- EXERCISE PROMPT
Copy the lines below exactly. No picture goes into the copy.

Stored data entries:
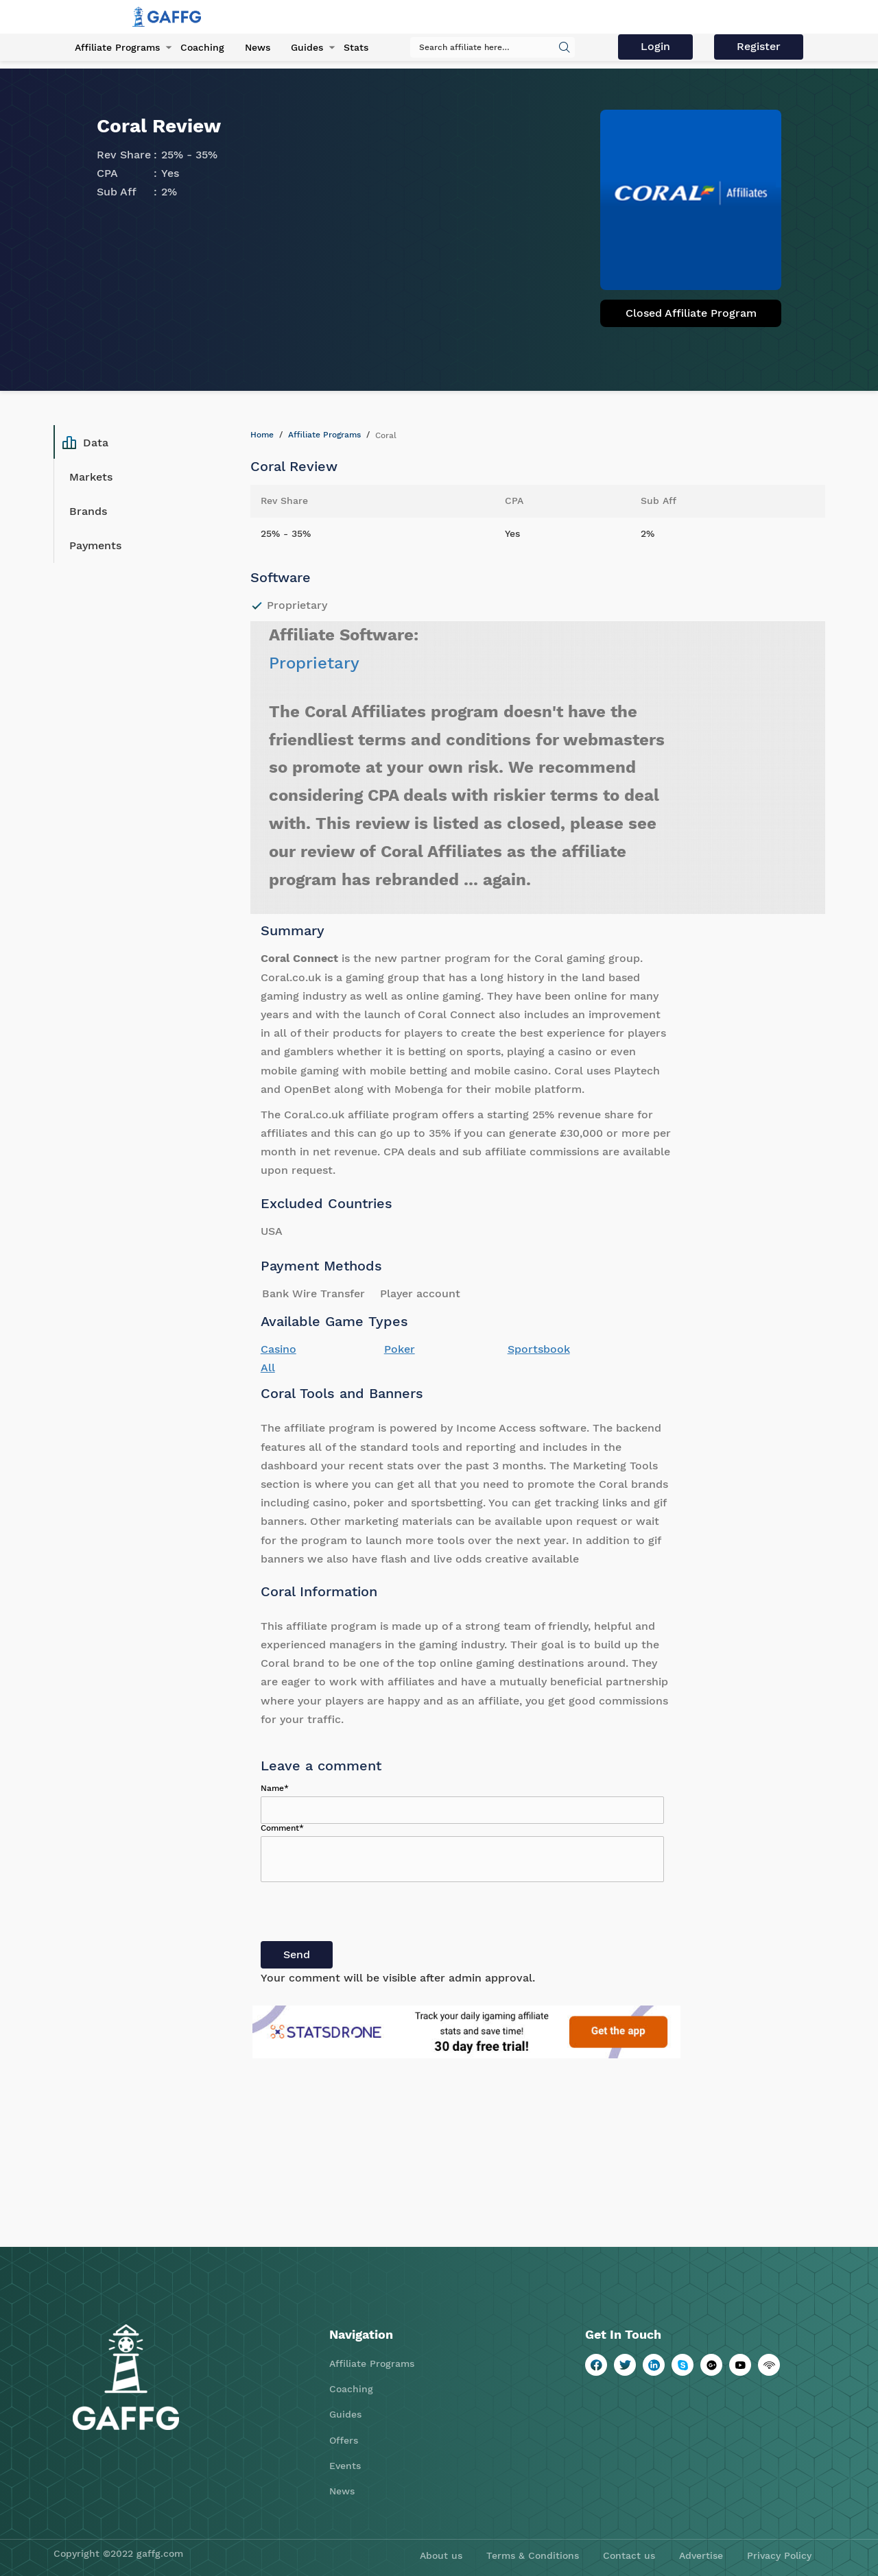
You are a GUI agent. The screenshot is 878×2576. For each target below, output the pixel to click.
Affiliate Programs (117, 47)
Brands (88, 511)
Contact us (629, 2555)
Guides (307, 47)
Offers (343, 2440)
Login (655, 46)
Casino (278, 1349)
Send (296, 1954)
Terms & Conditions (532, 2555)
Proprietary (314, 663)
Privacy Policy (779, 2555)
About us (441, 2555)
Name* (275, 1788)
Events (345, 2465)
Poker (399, 1349)
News (257, 47)
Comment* (282, 1828)
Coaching (202, 47)
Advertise (701, 2555)
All (268, 1367)
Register (759, 46)
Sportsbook (539, 1349)
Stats (356, 47)
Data (85, 442)
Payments (95, 545)
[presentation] (365, 1914)
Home (262, 435)
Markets (90, 476)
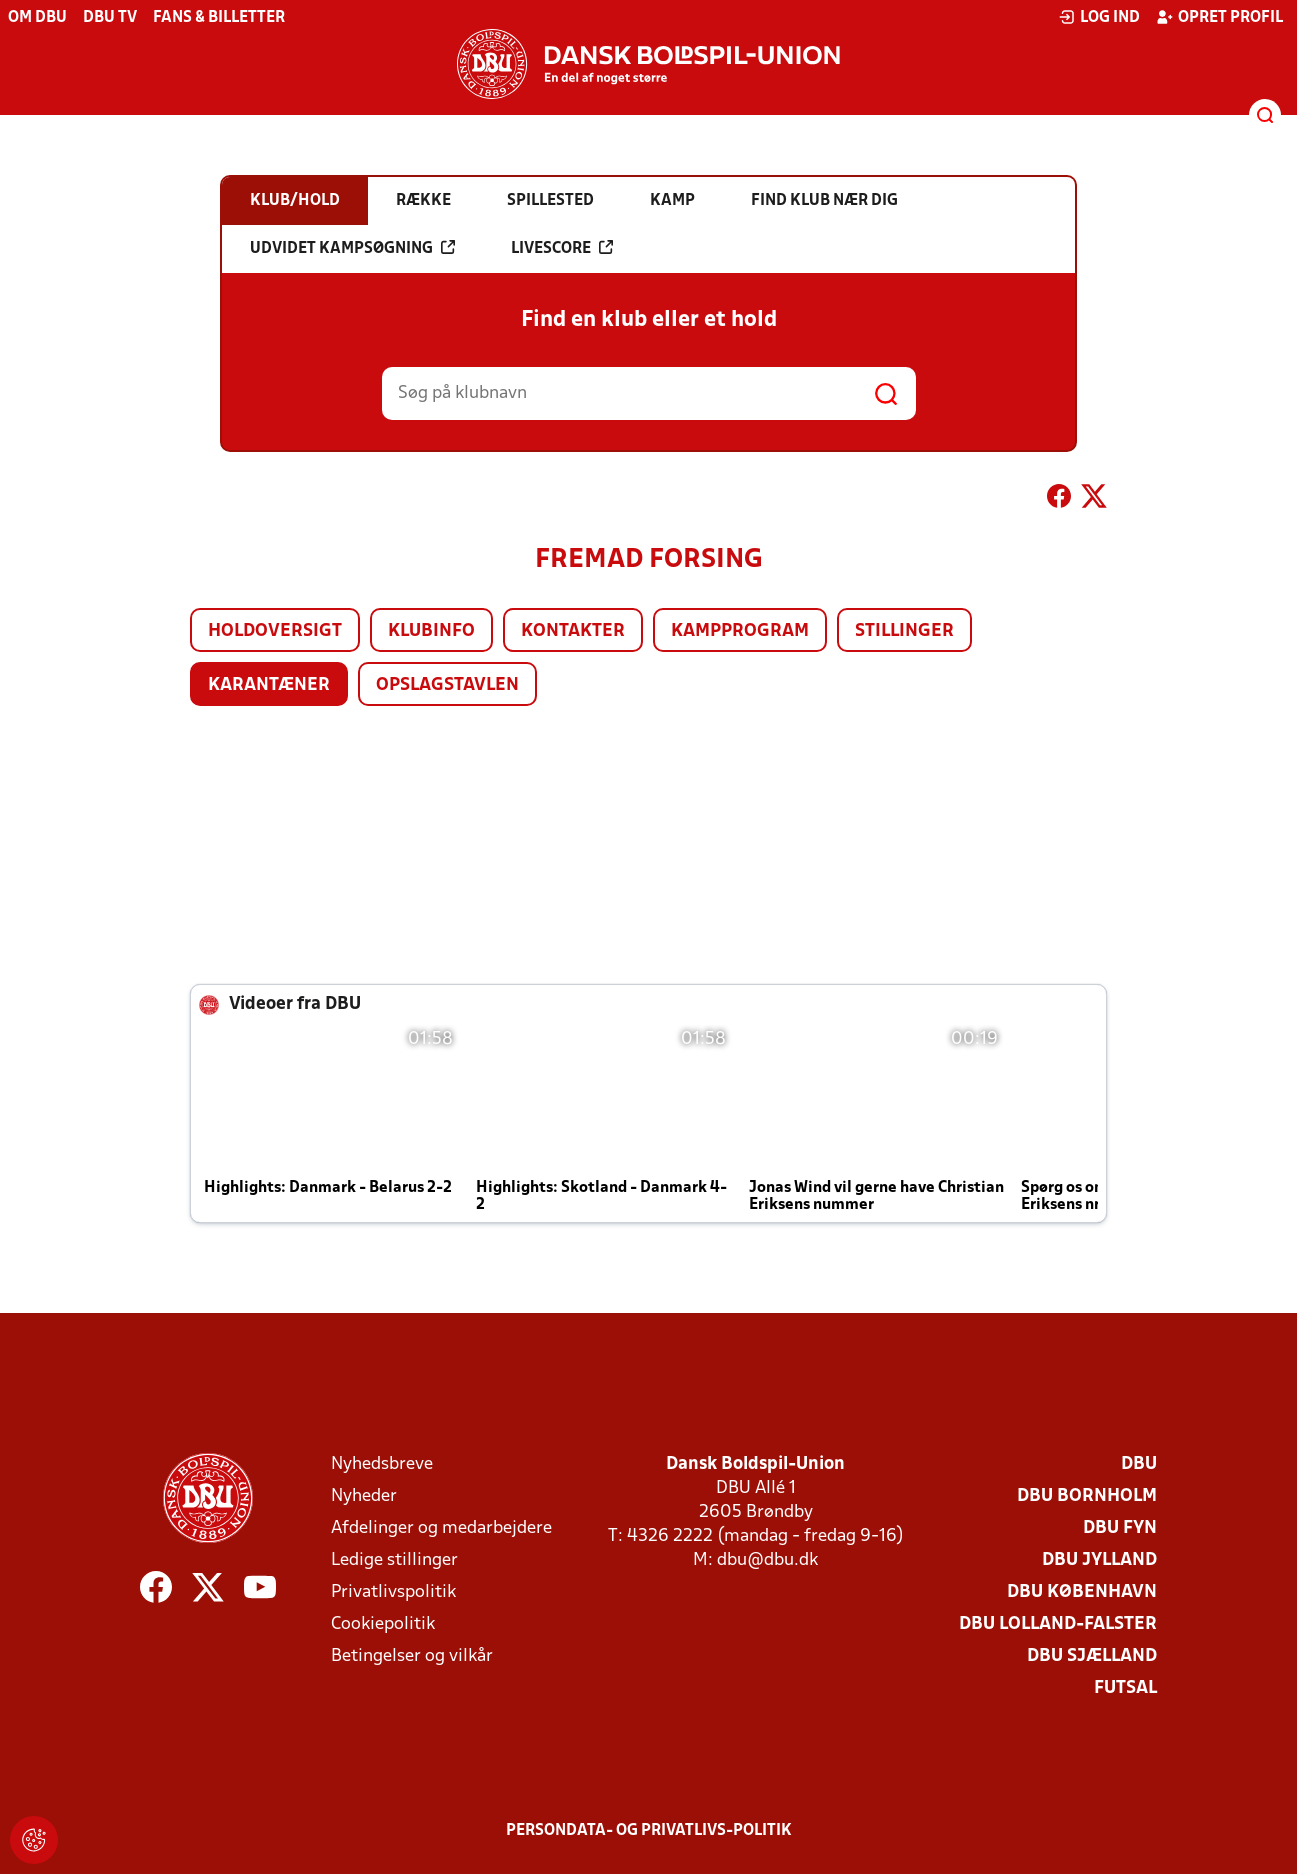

- RESULT OF THE EXERCISE
You are a GUI agent. The screenshot is 878×2576. For each target below, output the pixel to click.
Affiliate Programs (117, 47)
Brands (88, 511)
Contact us (629, 2555)
Guides (307, 47)
Offers (343, 2440)
Login (655, 46)
Casino (278, 1349)
Send (296, 1954)
Terms & Conditions (532, 2555)
Proprietary (314, 663)
Privacy Policy (779, 2555)
About us (441, 2555)
Name* (275, 1788)
Events (345, 2465)
Poker (399, 1349)
News (257, 47)
Comment* (282, 1828)
Coaching (202, 47)
Advertise (701, 2555)
All (268, 1367)
Register (759, 46)
Sportsbook (539, 1349)
Stats (356, 47)
Data (85, 442)
Payments (95, 545)
[presentation] (365, 1914)
Home (262, 435)
Markets (90, 476)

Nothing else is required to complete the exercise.